Making Structured Prioritization Operational

Bridging the gap between effectiveness and adoption means addressing the very reasons these models have been slow to take hold. It’s not for lack of value, but because teams haven’t had a clear path to operationalize them. Here’s what that path can look like:

  • Blend external models with internal context – don’t choose one over the other.
  • One of the reasons teams default to internal scoring is familiarity. Asset information, business impact, and internal SLAs are deeply embedded in existing workflows – and they matter. But they’re only part of the picture. External models like EPSS and KEVs add real-world exploitation signals that internal logic can’t provide. These models aren’t meant to replace internal scoring; they’re meant to enhance it. In fact, threat intelligence feeds and asset information were rated 96% and 95% effective, respectively, in the report, underscoring that internal and external signals can – and should – work together to drive better decisions.
  • Integrate prioritization models into where work actually happens.
  • If prioritization signals are buried in a dashboard or PDF report, they’re easy to ignore. Teams need to embed these models directly into remediation workflows.

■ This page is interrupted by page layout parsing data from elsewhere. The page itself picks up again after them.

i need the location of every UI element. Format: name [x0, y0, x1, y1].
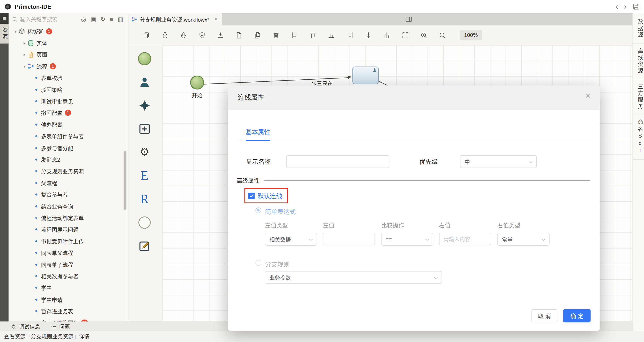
- tree-item[interactable]: 发消息2: [9, 154, 127, 165]
- history-button[interactable]: [162, 31, 169, 39]
- branch-rule-select[interactable]: 业务参数: [265, 271, 442, 284]
- validate-button[interactable]: [198, 31, 206, 39]
- tree-item[interactable]: 撤回配置 1: [9, 107, 127, 119]
- align-left-button[interactable]: [291, 31, 298, 39]
- paste-button[interactable]: [143, 31, 150, 39]
- fit-screen-button[interactable]: [402, 31, 409, 39]
- align-right-button[interactable]: [346, 31, 354, 39]
- resource-tree: ▾ 稀饭粥 1 ▸ 实体 ▸: [9, 26, 127, 322]
- tab-basic-properties[interactable]: 基本属性: [246, 127, 270, 141]
- tree-item-page[interactable]: ▸ 页面: [9, 49, 127, 60]
- align-bottom-button[interactable]: [328, 31, 335, 39]
- palette-entity-node[interactable]: E: [127, 164, 162, 188]
- resource-dot-icon: [35, 252, 37, 254]
- back-icon[interactable]: ‹: [616, 2, 618, 10]
- export-button[interactable]: [217, 31, 224, 39]
- locate-icon[interactable]: ◎: [81, 16, 86, 22]
- display-name-input[interactable]: [286, 155, 390, 168]
- tree-item[interactable]: 同表单子流程: [9, 258, 127, 270]
- tree-item[interactable]: 审批意见附件上传: [9, 235, 127, 247]
- resources-rail-tab[interactable]: 资源: [0, 24, 9, 44]
- chevron-expanded-icon[interactable]: ▾: [13, 29, 18, 34]
- problems-tab[interactable]: 问题: [51, 322, 70, 330]
- tree-item[interactable]: 催办配置: [9, 119, 127, 130]
- palette-note[interactable]: [127, 234, 162, 258]
- tree-item-process[interactable]: ▾ 流程 1: [9, 60, 127, 72]
- save-layout-icon[interactable]: [632, 3, 640, 10]
- tree-item-label: 表单校验: [41, 74, 63, 82]
- ok-button[interactable]: 确 定: [563, 309, 590, 322]
- right-rail-tab[interactable]: 三方服务: [633, 79, 644, 115]
- palette-manual-activity[interactable]: [127, 70, 162, 94]
- pan-hand-button[interactable]: [180, 31, 187, 39]
- distribute-button[interactable]: [383, 31, 390, 39]
- resource-dot-icon: [35, 77, 37, 79]
- tab-close-icon[interactable]: ×: [214, 16, 218, 22]
- chevron-collapsed-icon[interactable]: ▸: [22, 52, 28, 57]
- zoom-in-button[interactable]: [420, 31, 428, 39]
- search-input[interactable]: [20, 16, 78, 22]
- tree-item[interactable]: 测试审批意见: [9, 96, 127, 107]
- tree-item-project[interactable]: ▾ 稀饭粥 1: [9, 26, 127, 37]
- document-button[interactable]: [235, 31, 243, 39]
- task-node[interactable]: [352, 66, 379, 84]
- tree-item[interactable]: 分支规则业务资源: [9, 165, 127, 177]
- chevron-collapsed-icon[interactable]: ▸: [22, 41, 28, 45]
- debug-info-tab[interactable]: 调试信息: [11, 322, 40, 330]
- palette-rule-node[interactable]: R: [127, 187, 162, 211]
- split-layout-icon[interactable]: [405, 16, 412, 23]
- align-center-button[interactable]: [364, 31, 372, 39]
- tree-item[interactable]: 多参与者分配: [9, 142, 127, 154]
- sort-icon[interactable]: ≡: [110, 16, 113, 22]
- tree-item[interactable]: 多表单组件参与者: [9, 130, 127, 142]
- tree-item[interactable]: 流程活动绑定表单: [9, 212, 127, 224]
- right-rail-tab[interactable]: 命名Sql: [633, 115, 644, 160]
- tree-item[interactable]: 暂存进业务表: [9, 305, 127, 317]
- palette-subprocess[interactable]: [127, 117, 162, 140]
- start-node[interactable]: [190, 76, 204, 90]
- palette-end-node[interactable]: [127, 211, 162, 234]
- module-icon[interactable]: ▣: [90, 16, 96, 22]
- compare-select[interactable]: ==: [381, 233, 433, 246]
- dialog-close-icon[interactable]: ×: [586, 91, 591, 100]
- left-value-input[interactable]: [323, 233, 375, 245]
- tree-item[interactable]: 结合业务查询: [9, 200, 127, 212]
- tree-item[interactable]: 学生申请: [9, 294, 127, 305]
- zoom-level[interactable]: 100%: [460, 30, 482, 40]
- chevron-expanded-icon[interactable]: ▾: [22, 64, 28, 68]
- left-type-select[interactable]: 相关数据: [265, 233, 317, 246]
- cancel-button[interactable]: 取 消: [532, 309, 558, 322]
- tree-item[interactable]: 自定义协议同步 66: [9, 317, 127, 322]
- tree-item[interactable]: 流程图展示问题: [9, 224, 127, 235]
- copy-button[interactable]: [254, 31, 261, 39]
- right-value-input[interactable]: [439, 233, 491, 245]
- simple-expression-radio[interactable]: [256, 207, 261, 213]
- tree-item[interactable]: 同表单父流程: [9, 247, 127, 258]
- right-rail-tab[interactable]: 离线资源: [633, 44, 644, 80]
- collapse-all-icon[interactable]: ▥: [118, 16, 123, 22]
- tree-item-entity[interactable]: ▸ 实体: [9, 37, 127, 49]
- align-top-button[interactable]: [309, 31, 317, 39]
- zoom-out-button[interactable]: [439, 31, 446, 39]
- default-line-checkbox[interactable]: [248, 192, 254, 199]
- branch-rule-radio[interactable]: [256, 260, 261, 266]
- tree-item[interactable]: 表单校验: [9, 72, 127, 84]
- tree-item[interactable]: 驳回策略: [9, 84, 127, 95]
- tree-item[interactable]: 复合参与者: [9, 189, 127, 200]
- delete-button[interactable]: [272, 31, 280, 39]
- primeton-ide-window: Primeton-IDE ‹ › 资源 ◎ ▣ ↻: [0, 0, 644, 342]
- palette-start-node[interactable]: [127, 47, 162, 70]
- tree-item[interactable]: 相关数据参与者: [9, 270, 127, 282]
- right-type-select[interactable]: 常量: [498, 233, 550, 246]
- tree-item[interactable]: 学生: [9, 282, 127, 294]
- palette-decision[interactable]: [127, 94, 162, 117]
- tree-item[interactable]: 父流程: [9, 177, 127, 189]
- right-rail-tab[interactable]: 数据源: [633, 14, 644, 44]
- forward-icon[interactable]: ›: [624, 2, 627, 10]
- refresh-icon[interactable]: ↻: [101, 16, 106, 22]
- menu-icon[interactable]: [0, 13, 9, 24]
- palette-service-task[interactable]: ⚙: [127, 140, 162, 164]
- sidebar-scrollbar[interactable]: [124, 151, 126, 210]
- editor-tab-active[interactable]: 分支规则业务资源.workflowx* ×: [127, 13, 222, 26]
- priority-select[interactable]: 中: [460, 155, 537, 168]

Making risk intelligence visible at the decision point turns it from a reference into a trigger for action.
  • Build confidence through education and context – not just data.
  • Models like EPSS or CISA KEV take a different approach than traditional internal scoring, and that shift can raise questions around how to interpret the signals or act on them in real-world scenarios. Bridging this gap starts with making these models more transparent through enablement, training, and documentation that demystifies how they work and fit into your unique operational context. When teams understand why a score matters, they’re more likely to act on it.

Moving forward means embedding structured models into real-world workflows and aligning them with the way teams already think and work. That’s how prioritization shifts from theoretical to operational and starts making a measurable impact on remediation velocity.

Final Thoughts

Prioritization may not be the most visible part of the vulnerability management process, but it’s one of the most decisive. When it’s structured, risk-informed, and embedded into real workflows, everything downstream moves faster and with more clarity. When it’s not, the result is noise, delays, and misaligned effort.

The models are there. The data backs them. What’s needed now is adoption that fits the way teams actually work, layered with internal context, built into decision points, and supported with clear guidance.

Key takeaways:

  • Prioritization challenges drive delays, noise, and collaboration issues.
  • Structured models like EPSS, VulnCheck KEV and CISA KEV are some of the most effective, but underused.
  • Prioritization should blend internal and external signals.
  • Operationalizing models requires integration, context, and enablement.